I’ve been browsing people’s dotfiles recently and found some very cool Vim plugins which I’ve never seen before. So I thought I need to spread the word.

Buftabline — buffer list that lives in the tabline


You might have heard that Vim users would rather use buffers instead of tabs, which is a more native way to work with files in Vim. To me, it was always a bit hard though, as I usually want to see the files open in my tab-line and switch between them. Buftabline fixes that.

BTW, I use Ctrl + J/K to switch between buffers. When you see the open buffers in a tab-line it’s really convenient. 

Signify — uses the sign column to show file changes 


Signify uses the sign column on the left to displays added, modified or removed lines. The closest relative is the Vim-Gitgutter, but I like this one better as it shows how many lines have been changed.

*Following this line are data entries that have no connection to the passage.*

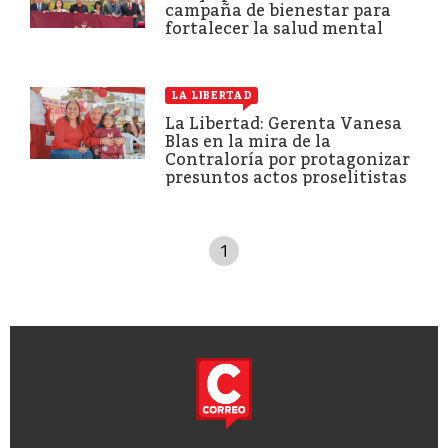
campaña de bienestar para
fortalecer la salud mental
LA LIBERTAD
La Libertad: Gerenta Vanesa
Blas en la mira de la
Contraloría por protagonizar
presuntos actos proselitistas
1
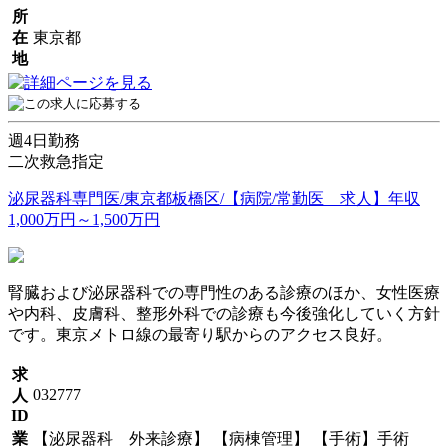
所
在
東京都
地
週4日勤務
二次救急指定
泌尿器科専門医/東京都板橋区/【病院/常勤医 求人】年収
1,000万円～1,500万円
腎臓および泌尿器科での専門性のある診療のほか、女性医療
や内科、皮膚科、整形外科での診療も今後強化していく方針
です。東京メトロ線の最寄り駅からのアクセス良好。
求
032777
人
ID
業
【泌尿器科 外来診療】 【病棟管理】 【手術】手術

Startify — a fancy start screen

Startify is made by the same author (Marco Hinz from Potsdam). It replaces your start screen with a bit more interesting screen with a citation, recently used files, bookmarks, and sessions. Honestly, after using it for some time I don’t find it particularly handy, but I guess it’s better than nothing.

And while we are here I also want to mention a F.A.Q. repo on Vim by the same author, it is really good.

GV – A Git Commit Browser


GV.vim is a nice little plugin by Junegunn Choi who you probably know as an author of FZF and Vim-plug. With this plugin, you can type :GV command to see the history of commits in the current repository. Then you can open any commit and see what’s been changed in a split view. 

Splitjoin – Toggle between single-line and multi-line expressions


Splitjoin allows you to easily split between single-line expressions and multi-line. This I think is especially important in ruby, but this plugin supports many other languages including HTML, JavaScript, Python and others.